There’s also a “hub school” at Oxon Hill High School with college courses taught during non-high school hours by PGCC faculty. Those are mostly general education courses – in English, history, art, psychology and the like – with credits transferable to the community college.
The college tuition for dual enrollment is covered by the school district. PGCC provides a 50 percent discount in tuition “to make sure income is not a barrier to participation,” Dukes says. The school system also covers college fees for all dual-enrollment students who qualify for free or reduced-price school lunches.
Under a policy approved by the PGCC board, any dual-enrollment student who enters PGCC after graduating from high school continues to receive a 50 percent tuition waiver.
PGCC is expanding its partnership with the school system next year in two areas, Dukes says. The college plans to open two P-TECH schools next fall, one focusing on hospitality and one on health programs. Each one will serve 30 to 50 students.

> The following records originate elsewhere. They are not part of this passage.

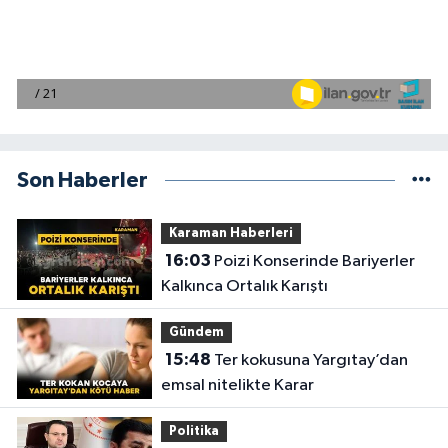
Son Haberler
Karaman Haberleri
16:03
Poizi Konserinde Bariyerler
Kalkınca Ortalık Karıştı
Gündem
15:48
Ter kokusuna Yargıtay’dan
emsal nitelikte Karar
Politika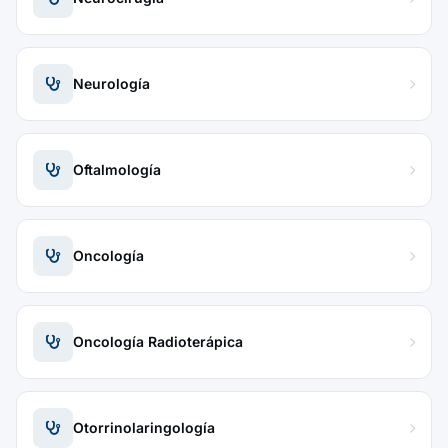
Neurología
Oftalmología
Oncología
Oncología Radioterápica
Otorrinolaringología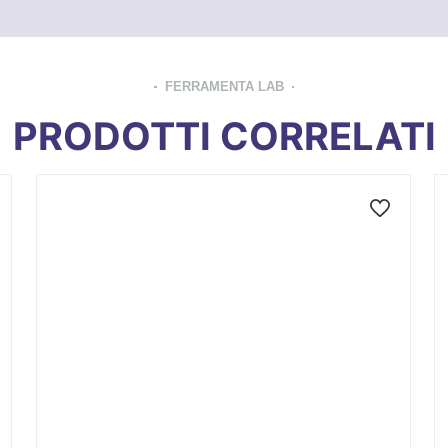
FERRAMENTA LAB
PRODOTTI CORRELATI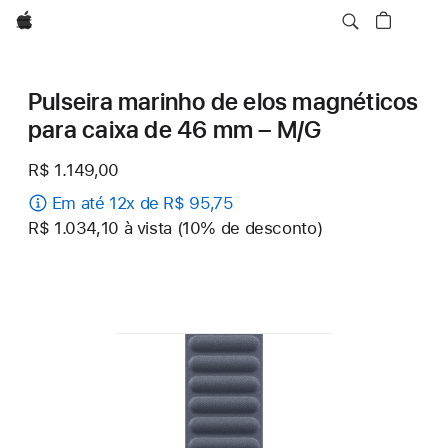
Apple
Pulseira marinho de elos magnéticos
para caixa de 46 mm – M/G
R$ 1.149,00
Em até 12x de R$ 95,75
R$ 1.034,10 à vista (10% de desconto)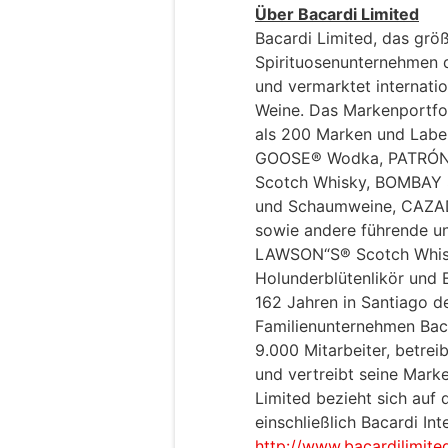
Über Bacardi Limited
Bacardi Limited, das größ
Spirituosenunternehmen de
und vermarktet internati
Weine. Das Markenportfo
als 200 Marken und Labe
GOOSE® Wodka, PATRÓN®
Scotch Whisky, BOMBAY
und Schaumweine, CAZA
sowie andere führende u
LAWSON“S® Scotch Whi
Holunderblütenlikör und
162 Jahren in Santiago 
Familienunternehmen Baca
9.000 Mitarbeiter, betrei
und vertreibt seine Mark
Limited bezieht sich auf
einschließlich Bacardi In
http://www.bacardilimit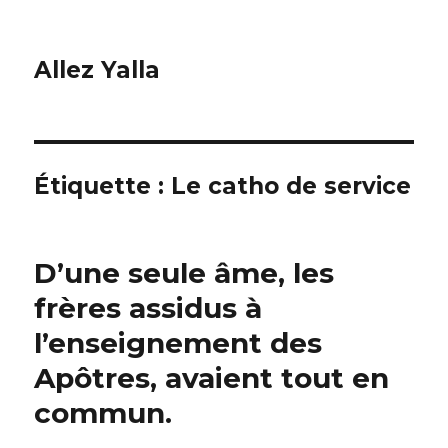
Allez Yalla
Étiquette :
Le catho de service
D’une seule âme, les
frères assidus à
l’enseignement des
Apôtres, avaient tout en
commun.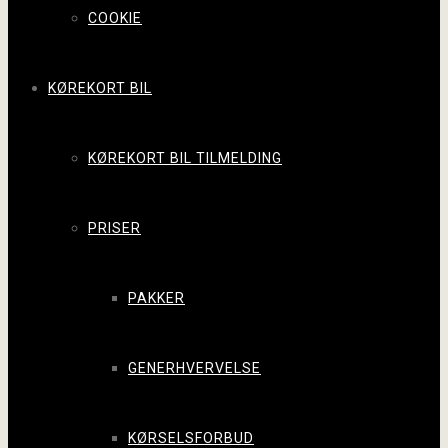
COOKIE
KØREKORT BIL
KØREKORT BIL TILMELDING
PRISER
PAKKER
GENERHVERVELSE
KØRSELSFORBUD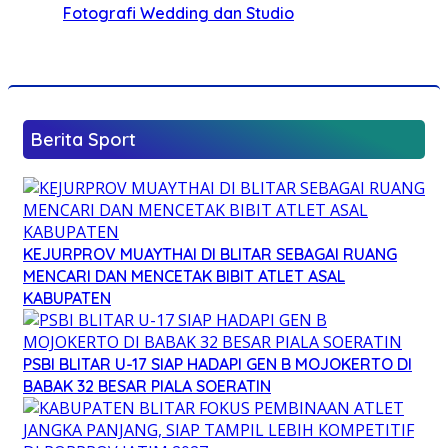
Fotografi Wedding dan Studio
Berita Sport
KEJURPROV MUAYTHAI DI BLITAR SEBAGAI RUANG
MENCARI DAN MENCETAK BIBIT ATLET ASAL
KABUPATEN
PSBI BLITAR U-17 SIAP HADAPI GEN B MOJOKERTO DI
BABAK 32 BESAR PIALA SOERATIN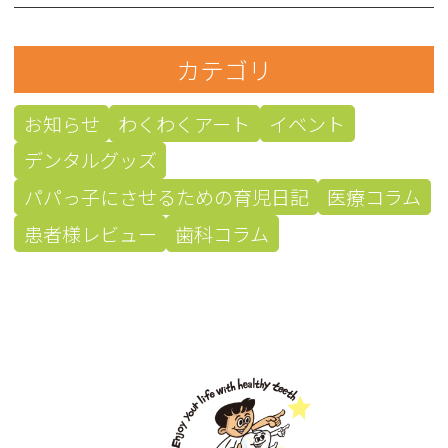
カテゴリ
お知らせ
わくわくアート
イベント
デンタルグッズ
パパっ子にさせるための育児日記
医療コラム
患者様レビュー
歯科コラム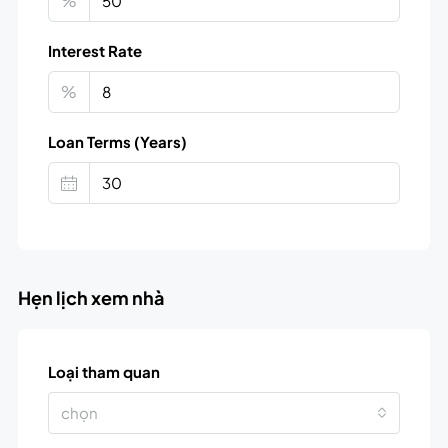
%
Interest Rate
%
Loan Terms (Years)
Hẹn lịch xem nhà
Loại tham quan
chọn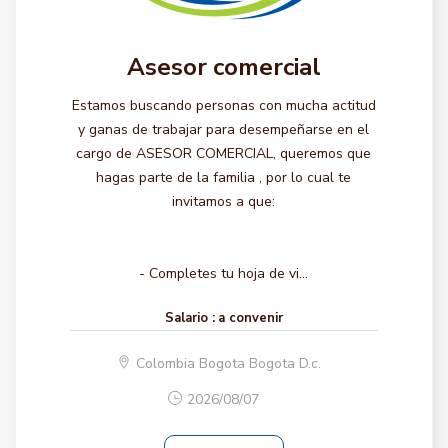
Asesor comercial
Estamos buscando personas con mucha actitud
y ganas de trabajar para desempeñarse en el
cargo de ASESOR COMERCIAL, queremos que
hagas parte de la familia , por lo cual te
invitamos a que:
- Completes tu hoja de vi...
Salario :
a convenir
Colombia Bogota Bogota D.c.
2026/08/07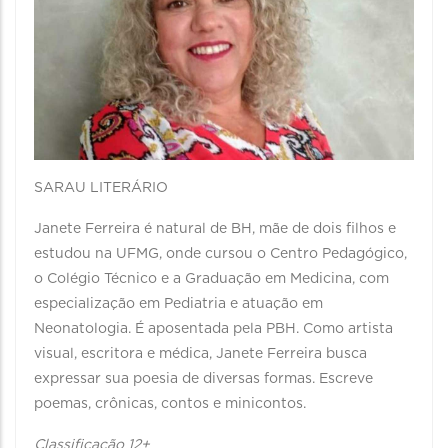
SARAU LITERÁRIO
Janete Ferreira é natural de BH, mãe de dois filhos e
estudou na UFMG, onde cursou o Centro Pedagógico,
o Colégio Técnico e a Graduação em Medicina, com
especialização em Pediatria e atuação em
Neonatologia. É aposentada pela PBH. Como artista
visual, escritora e médica, Janete Ferreira busca
expressar sua poesia de diversas formas. Escreve
poemas, crônicas, contos e minicontos.
Classificação 12+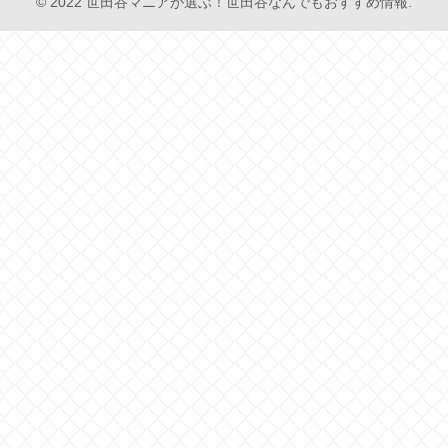
© 2022 世田谷マニアが選ぶ！世田谷なんでもおすすめ情報.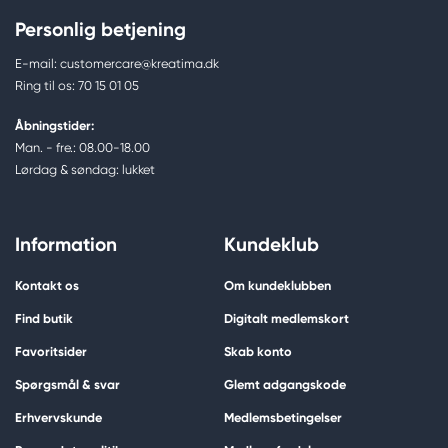
Personlig betjening
E-mail: customercare@kreatima.dk
Ring til os: 70 15 01 05
Åbningstider:
Man. - fre.: 08.00-18.00
Lørdag & søndag: lukket
Information
Kundeklub
Kontakt os
Om kundeklubben
Find butik
Digitalt medlemskort
Favoritsider
Skab konto
Spørgsmål & svar
Glemt adgangskode
Erhvervskunde
Medlemsbetingelser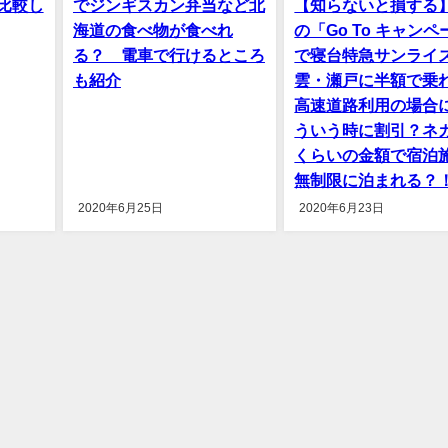
比較し
でジンギスカン弁当など北
【知らないと損する
海道の食べ物が食べれ
の「Go To キャン
る？ 電車で行けるところ
で寝台特急サンライ
も紹介
雲・瀬戸に半額で乗
高速道路利用の場合
ういう時に割引？ネ
くらいの金額で宿泊
無制限に泊まれる？
2020年6月25日
2020年6月23日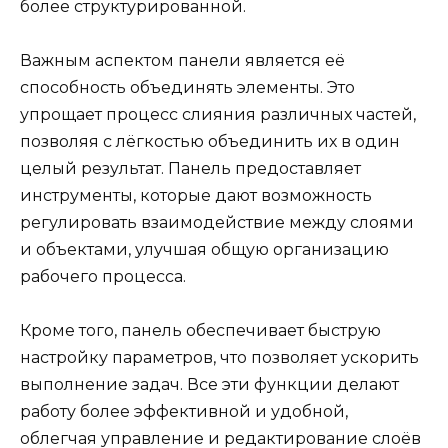
более структурированной.
Важным аспектом панели является её
способность объединять элементы. Это
упрощает процесс слияния различных частей,
позволяя с лёгкостью объединить их в один
целый результат. Панель предоставляет
инструменты, которые дают возможность
регулировать взаимодействие между слоями
и объектами, улучшая общую организацию
рабочего процесса.
Кроме того, панель обеспечивает быструю
настройку параметров, что позволяет ускорить
выполнение задач. Все эти функции делают
работу более эффективной и удобной,
облегчая управление и редактирование слоёв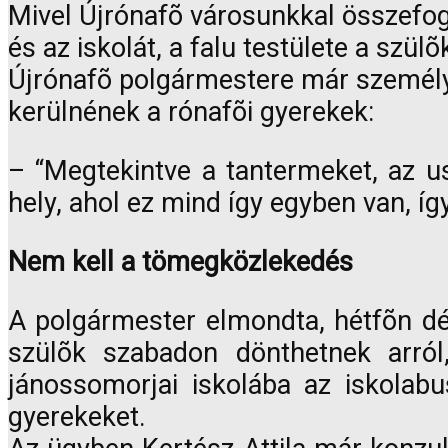
Mivel Újrónafõ városunkkal összefog
és az iskolát, a falu testülete a sz
Újrónafõ polgármestere már személyes
kerülnének a rónafõi gyerekek:
– “Megtekintve a tantermeket, az u
hely, ahol ez mind így egyben van, í
Nem kell a tömegközlekedés
A polgármester elmondta, hétfõn dél
szülõk szabadon dönthetnek arról,
jánossomorjai iskolába az iskolabu
gyerekeket.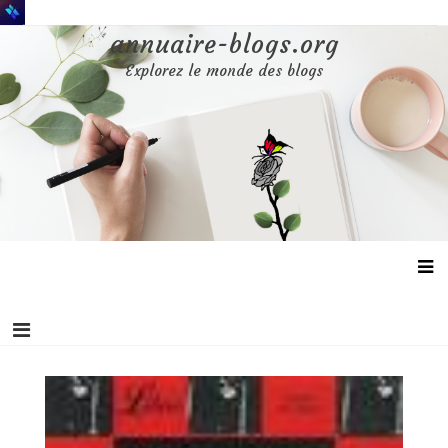
Aller
au
annuaire-blogs.org
contenu
Explorez le monde des blogs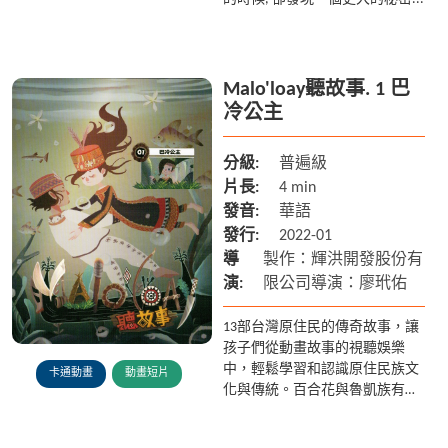
Malo'loay聽故事. 1 巴
冷公主
分級:
普遍級
片長:
4 min
發音:
華語
發行:
2022-01
導
製作：輝洪開發股份有
演:
限公司導演：廖玳佑
13部台灣原住民的傳奇故事，讓
孩子們從動畫故事的視聽娛樂
中，輕鬆學習和認識原住民族文
卡通動畫
動畫短片
化與傳統。百合花與魯凱族有著
什麼樣的傳說? 多納部落的黑米
又是從何而來? 在排灣族傳說中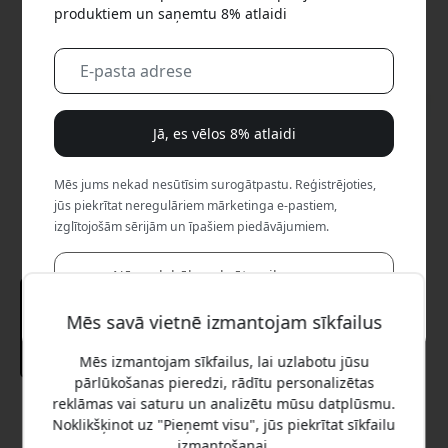
produktiem un saņemtu 8% atlaidi
Jā, es vēlos 8% atlaidi
Mēs jums nekad nesūtīsim surogātpastu. Reģistrējoties,
jūs piekrītat neregulāriem mārketinga e-pastiem,
izglītojošām sērijām un īpašiem piedāvājumiem.
Nē, es labāk maksātu pilnu cenu.
Mēs savā vietnē izmantojam sīkfailus
Mēs izmantojam sīkfailus, lai uzlabotu jūsu
pārlūkošanas pieredzi, rādītu personalizētas
reklāmas vai saturu un analizētu mūsu datplūsmu.
Ieteicamā cena
Noklikšķinot uz "Pieņemt visu", jūs piekrītat sīkfailu
17.99 EUR
izmantošanai.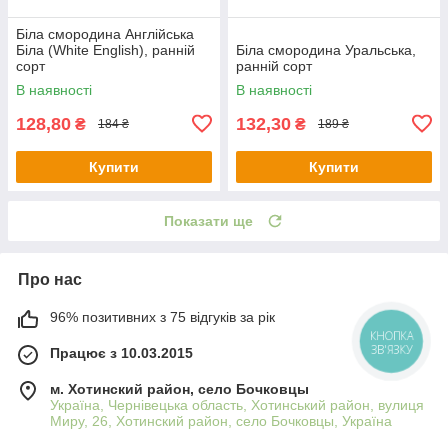
Біла смородина Англійська
Біла (White English), ранній
Біла смородина Уральська,
сорт
ранній сорт
В наявності
В наявності
128,80
132,30
₴
₴
184 ₴
189 ₴
Купити
Купити
Показати ще
Про нас
96% позитивних з 75 відгуків за рік
КНОПКА
ЗВ'ЯЗКУ
Працює з 10.03.2015
м. Хотинский район, село Бочковцы
Україна, Чернівецька область, Хотинський район, вулиця
Миру, 26, Хотинский район, село Бочковцы, Україна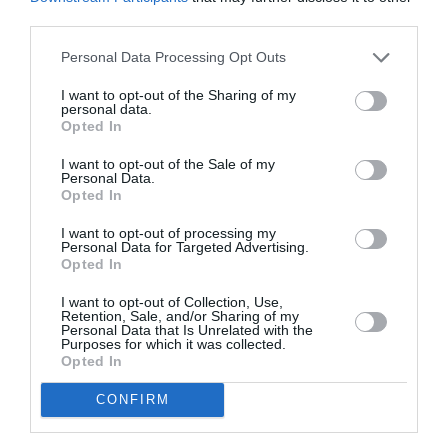
third parties.
buruienile şi păştea priponită o capră cu ochi
melancolici. Cum ar fi fost viaţa mea dacă ascultam
Personal Data Processing Opt Outs
de mic psalmi şi litanii? Aşa mă întrebam în timp ce
I want to opt-out of the Sharing of my
personal data.
cânta o frumoasă soprană cu părul curgându-i într-o
Opted In
cascadă de cârlionţi luminoşi pe umeri. Şi mă mai
I want to opt-out of the Sale of my
gândeam că adevăratul Dumnezeu nu e în ceruri, ci
Personal Data.
Opted In
mereu între oameni. Se ascunde într-un zâmbet, într-
o facere de bine, într-o notă muzicală. Ieşind din
I want to opt-out of processing my
Personal Data for Targeted Advertising.
biserică, am scuturat de pe mine aceste erezii.
Opted In
I want to opt-out of Collection, Use,
Totuşi, lumina lină din lumină nu m-a lăsat în pace. În
Retention, Sale, and/or Sharing of my
Personal Data that Is Unrelated with the
primele zile ale anului m-a scos din casă şi m-a
Purposes for which it was collected.
Opted In
purtat prin Roma. M-a făcut să intru în vechea
CONFIRM
biserică San Clemente, pe lângă care trecusem mai
înainte de nenumărate ori fără să simt vreun minim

P-TECH is an early college model serving grades 9-14 that allows students to earn a high school diploma and associate degree while gaining career skills and workplace experience.
PGCC also hopes to set up another academy, this one on teacher education, with the goal of creating a pathway for students through high school, community college, a four-year institution – and back to the local public schools as teachers.
Dukes urges other college leaders interested in creating partnerships with K-12 school systems to “always think big, always be willing to be in the room, and don’t let what it will cost get in the way of your vision.”
The discussions about costs will come later. “If we think about money first, it can wear you down,” she says. “If you understand the vision, you can make it work.”